Special to World Tribune.com MIDDLE EAST NEWSLINE Thursday, October 5, 2000 NICOSIA  Iran continues to call for an intensification of attacks on Israel.

Iranian leaders have urged Hamas to attack Israeli targets both in the Palestinian territories as well as inside the Jewish state.

"The only solution to the current conflict is to continue the holy war against the enemies of Islam, and that will not stop," Iranian supreme leader Ali Khamenei told Hamas leaders in Tehran. "The uprising continues. It will not stop at anything -- not at threats, not at bullets."

Later, Hamas politburo chief Khaled Mashaal called for strikes against Israeli interests abroad. "Before the 1987 uprising, Israel would not even recognize the Palestinian nation," Mashaal said. "This shows we have no option but armed struggle. Lebanon was not liberated from Israeli occupation by negotiations but by war."

Militants close to Khamenei have urged the Palestinians and their supporters to adopt the Hizbullah guerrilla tactics that they said led to the May 24 Israeli withdrawal from Lebanon.

"Yesterday, it was Lebanon's turn. Today it is that of the resistant Palestinian nation," a statement by the Islamic Revolutionary Republican Guard said.

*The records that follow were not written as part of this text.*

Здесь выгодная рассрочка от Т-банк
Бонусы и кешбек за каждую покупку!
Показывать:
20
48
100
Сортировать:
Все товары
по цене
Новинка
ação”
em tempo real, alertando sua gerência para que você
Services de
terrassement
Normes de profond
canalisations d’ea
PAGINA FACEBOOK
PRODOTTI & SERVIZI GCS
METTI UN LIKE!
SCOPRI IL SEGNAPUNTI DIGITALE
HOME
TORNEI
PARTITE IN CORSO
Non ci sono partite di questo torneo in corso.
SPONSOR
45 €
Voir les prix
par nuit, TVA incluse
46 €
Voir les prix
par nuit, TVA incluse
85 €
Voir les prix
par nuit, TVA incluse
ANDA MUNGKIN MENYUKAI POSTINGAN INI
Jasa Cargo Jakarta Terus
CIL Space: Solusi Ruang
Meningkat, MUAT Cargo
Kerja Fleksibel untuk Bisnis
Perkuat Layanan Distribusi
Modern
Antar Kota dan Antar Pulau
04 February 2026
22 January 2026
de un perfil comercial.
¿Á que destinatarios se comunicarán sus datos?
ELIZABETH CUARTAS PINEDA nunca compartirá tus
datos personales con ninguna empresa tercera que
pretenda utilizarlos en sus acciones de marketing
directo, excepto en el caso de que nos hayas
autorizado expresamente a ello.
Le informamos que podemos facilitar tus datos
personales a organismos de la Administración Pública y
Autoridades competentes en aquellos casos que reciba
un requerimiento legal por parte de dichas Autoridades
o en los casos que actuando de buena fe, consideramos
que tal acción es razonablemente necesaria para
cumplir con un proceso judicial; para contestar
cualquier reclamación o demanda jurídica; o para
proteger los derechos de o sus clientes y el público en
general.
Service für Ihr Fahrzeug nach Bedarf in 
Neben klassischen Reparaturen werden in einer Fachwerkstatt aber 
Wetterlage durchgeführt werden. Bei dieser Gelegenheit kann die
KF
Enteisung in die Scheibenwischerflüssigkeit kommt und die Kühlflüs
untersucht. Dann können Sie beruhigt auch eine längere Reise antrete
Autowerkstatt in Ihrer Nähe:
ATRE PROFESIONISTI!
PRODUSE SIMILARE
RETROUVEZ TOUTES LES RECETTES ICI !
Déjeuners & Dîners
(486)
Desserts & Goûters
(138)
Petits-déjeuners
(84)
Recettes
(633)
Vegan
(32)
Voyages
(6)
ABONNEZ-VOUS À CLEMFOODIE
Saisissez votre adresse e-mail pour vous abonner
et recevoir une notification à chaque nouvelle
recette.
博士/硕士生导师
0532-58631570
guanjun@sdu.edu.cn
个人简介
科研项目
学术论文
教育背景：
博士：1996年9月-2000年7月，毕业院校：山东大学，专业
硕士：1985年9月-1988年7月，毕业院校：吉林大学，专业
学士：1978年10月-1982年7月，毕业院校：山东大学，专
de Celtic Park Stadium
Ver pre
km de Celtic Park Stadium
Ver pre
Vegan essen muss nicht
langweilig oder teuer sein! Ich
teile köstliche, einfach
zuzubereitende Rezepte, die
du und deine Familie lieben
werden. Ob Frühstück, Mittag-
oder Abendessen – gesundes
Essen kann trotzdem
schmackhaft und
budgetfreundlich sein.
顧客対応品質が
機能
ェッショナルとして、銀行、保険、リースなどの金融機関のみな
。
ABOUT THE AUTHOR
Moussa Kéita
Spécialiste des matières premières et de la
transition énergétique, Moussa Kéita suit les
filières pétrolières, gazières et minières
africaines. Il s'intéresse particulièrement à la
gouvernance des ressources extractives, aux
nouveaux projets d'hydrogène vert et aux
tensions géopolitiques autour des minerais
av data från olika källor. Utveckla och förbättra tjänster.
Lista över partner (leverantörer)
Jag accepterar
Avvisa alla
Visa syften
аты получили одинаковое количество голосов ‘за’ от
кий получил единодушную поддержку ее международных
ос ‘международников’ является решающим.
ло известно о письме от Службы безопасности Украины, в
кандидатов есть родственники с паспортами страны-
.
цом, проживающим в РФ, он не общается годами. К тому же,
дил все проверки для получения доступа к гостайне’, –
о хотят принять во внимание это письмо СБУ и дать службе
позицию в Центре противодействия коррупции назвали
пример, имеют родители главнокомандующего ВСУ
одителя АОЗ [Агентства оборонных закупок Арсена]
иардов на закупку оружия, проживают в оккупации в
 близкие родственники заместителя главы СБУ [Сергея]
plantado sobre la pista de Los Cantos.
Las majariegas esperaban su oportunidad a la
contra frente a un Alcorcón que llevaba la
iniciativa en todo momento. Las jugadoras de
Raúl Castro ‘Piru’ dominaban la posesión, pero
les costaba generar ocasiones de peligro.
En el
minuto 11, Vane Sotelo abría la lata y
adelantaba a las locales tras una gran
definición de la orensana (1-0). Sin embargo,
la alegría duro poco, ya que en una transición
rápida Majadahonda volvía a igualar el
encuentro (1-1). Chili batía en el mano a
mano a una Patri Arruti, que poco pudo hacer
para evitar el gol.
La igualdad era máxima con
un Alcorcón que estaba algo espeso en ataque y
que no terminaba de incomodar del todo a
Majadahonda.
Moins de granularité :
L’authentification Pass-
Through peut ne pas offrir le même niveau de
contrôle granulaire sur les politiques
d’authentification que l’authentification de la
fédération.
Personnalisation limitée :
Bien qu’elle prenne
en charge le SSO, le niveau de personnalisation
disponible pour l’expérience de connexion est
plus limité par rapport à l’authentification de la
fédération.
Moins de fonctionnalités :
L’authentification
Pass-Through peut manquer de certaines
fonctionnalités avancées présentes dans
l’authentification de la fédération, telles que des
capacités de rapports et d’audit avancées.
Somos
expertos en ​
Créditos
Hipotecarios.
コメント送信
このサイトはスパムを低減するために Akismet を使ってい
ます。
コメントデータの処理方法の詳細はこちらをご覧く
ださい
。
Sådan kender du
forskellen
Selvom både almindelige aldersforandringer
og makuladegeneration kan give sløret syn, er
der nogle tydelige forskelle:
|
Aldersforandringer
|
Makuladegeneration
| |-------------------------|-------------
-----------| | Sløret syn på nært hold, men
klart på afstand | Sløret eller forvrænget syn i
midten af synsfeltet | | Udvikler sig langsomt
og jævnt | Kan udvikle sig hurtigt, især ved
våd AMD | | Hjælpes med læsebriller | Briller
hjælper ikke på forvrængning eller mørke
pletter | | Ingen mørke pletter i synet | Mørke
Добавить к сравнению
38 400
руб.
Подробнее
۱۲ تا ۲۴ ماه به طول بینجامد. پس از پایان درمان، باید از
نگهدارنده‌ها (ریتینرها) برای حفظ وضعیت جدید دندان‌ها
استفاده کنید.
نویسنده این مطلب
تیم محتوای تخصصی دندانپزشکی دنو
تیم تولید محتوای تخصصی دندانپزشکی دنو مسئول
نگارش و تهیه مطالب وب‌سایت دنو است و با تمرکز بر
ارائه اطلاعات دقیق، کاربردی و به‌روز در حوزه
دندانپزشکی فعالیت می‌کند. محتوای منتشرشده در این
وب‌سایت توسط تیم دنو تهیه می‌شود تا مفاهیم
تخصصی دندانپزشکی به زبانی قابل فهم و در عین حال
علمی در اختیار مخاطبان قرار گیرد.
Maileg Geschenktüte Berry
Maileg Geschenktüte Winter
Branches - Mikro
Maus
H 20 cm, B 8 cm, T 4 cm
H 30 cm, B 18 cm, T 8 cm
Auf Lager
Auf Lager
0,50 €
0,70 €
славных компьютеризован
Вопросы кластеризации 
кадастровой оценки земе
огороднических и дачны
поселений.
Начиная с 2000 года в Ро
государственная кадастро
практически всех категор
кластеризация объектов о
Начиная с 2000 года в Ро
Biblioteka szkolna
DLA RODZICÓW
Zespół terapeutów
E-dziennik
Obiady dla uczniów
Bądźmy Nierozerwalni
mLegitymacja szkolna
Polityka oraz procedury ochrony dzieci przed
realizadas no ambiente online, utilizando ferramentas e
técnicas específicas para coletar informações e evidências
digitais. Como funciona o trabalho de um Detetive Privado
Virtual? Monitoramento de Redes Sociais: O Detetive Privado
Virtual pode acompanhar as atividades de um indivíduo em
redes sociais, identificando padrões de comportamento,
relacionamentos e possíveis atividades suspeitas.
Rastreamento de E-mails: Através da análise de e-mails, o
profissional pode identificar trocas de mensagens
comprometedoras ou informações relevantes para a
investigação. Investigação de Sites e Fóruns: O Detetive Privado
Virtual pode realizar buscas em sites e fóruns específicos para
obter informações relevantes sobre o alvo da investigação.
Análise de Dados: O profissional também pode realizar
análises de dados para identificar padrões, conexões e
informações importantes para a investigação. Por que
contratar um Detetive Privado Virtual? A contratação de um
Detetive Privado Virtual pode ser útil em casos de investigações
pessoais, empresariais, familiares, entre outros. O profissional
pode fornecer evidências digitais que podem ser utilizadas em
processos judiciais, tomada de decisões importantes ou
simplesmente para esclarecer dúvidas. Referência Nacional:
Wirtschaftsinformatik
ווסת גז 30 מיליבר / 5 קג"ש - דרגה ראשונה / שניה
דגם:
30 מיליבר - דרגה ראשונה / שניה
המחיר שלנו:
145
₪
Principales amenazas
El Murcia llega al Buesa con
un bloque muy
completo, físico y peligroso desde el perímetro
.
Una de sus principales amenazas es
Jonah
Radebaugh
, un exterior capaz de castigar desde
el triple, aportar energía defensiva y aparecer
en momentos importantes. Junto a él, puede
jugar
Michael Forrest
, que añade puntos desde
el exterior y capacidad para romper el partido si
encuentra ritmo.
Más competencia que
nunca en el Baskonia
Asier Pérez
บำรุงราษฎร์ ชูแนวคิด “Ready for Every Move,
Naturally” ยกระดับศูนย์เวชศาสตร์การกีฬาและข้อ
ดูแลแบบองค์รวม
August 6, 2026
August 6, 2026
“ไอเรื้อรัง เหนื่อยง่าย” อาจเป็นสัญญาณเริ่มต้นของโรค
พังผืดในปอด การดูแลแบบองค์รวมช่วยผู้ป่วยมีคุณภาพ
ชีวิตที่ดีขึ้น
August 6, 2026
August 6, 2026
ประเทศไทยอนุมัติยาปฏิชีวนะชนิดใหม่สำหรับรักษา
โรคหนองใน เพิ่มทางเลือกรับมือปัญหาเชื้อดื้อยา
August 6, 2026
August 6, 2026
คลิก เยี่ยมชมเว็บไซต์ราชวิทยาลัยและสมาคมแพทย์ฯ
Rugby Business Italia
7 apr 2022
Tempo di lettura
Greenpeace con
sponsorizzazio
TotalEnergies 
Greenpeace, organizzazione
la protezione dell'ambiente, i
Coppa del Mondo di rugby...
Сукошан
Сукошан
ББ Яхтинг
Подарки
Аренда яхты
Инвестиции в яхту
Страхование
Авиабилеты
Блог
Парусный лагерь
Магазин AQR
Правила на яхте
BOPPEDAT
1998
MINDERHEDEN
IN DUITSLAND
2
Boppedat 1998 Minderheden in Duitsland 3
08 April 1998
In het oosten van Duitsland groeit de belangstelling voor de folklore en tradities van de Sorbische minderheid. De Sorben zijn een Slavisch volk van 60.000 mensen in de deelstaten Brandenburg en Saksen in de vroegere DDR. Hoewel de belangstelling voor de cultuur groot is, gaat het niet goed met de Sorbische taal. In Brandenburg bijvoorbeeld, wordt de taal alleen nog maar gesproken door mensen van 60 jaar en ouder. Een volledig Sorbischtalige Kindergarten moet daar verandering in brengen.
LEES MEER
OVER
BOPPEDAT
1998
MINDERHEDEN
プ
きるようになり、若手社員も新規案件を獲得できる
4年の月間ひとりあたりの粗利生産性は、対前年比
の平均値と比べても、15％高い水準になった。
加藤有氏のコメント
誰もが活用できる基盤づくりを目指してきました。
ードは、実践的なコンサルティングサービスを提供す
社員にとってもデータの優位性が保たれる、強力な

In Beirut, Palestinian and Shi'ite leaders met to plan strategy amid the miniwar in the West Bank and Gaza Strip. The meeting was headed by Hizbullah chief Hassan Nasrallah and Popular Front of the Liberation of Palestine-General Command leader Ahmed Jibril.

"We discussed ways to support and help the Palestinian people in their intifadah and in their confrontation with the Zionist instrument of destruction, savagery, and murder," Jibril said. "We are sure that our brothers in Hizbullah represent an important backing for the causes of Palestine, Jerusalem, and the Al Aksa mosque."

On Wednesday, Iraqi President Saddam Hussein was quoted as urging Arab neighbors of Israel to allow him to destroy the Jewish state. Saddam told a delegation of Iraqi academics that his forces could destroy Israel in a short period of time.

"Let them [Arab leaders] just give us a piece of land near Israel, stay away and support us," Saddam was quoted as saying. "And they will see how we will put an end to Zionism."

Thursday, October 5, 2000

http://www.worldtribune.com/tout-4.html

-- Martin Thompson (mthom1927@aol.com), October 05, 2000

Answers

Why do I get the idea that the situation in the Middle East is about to blow sky high?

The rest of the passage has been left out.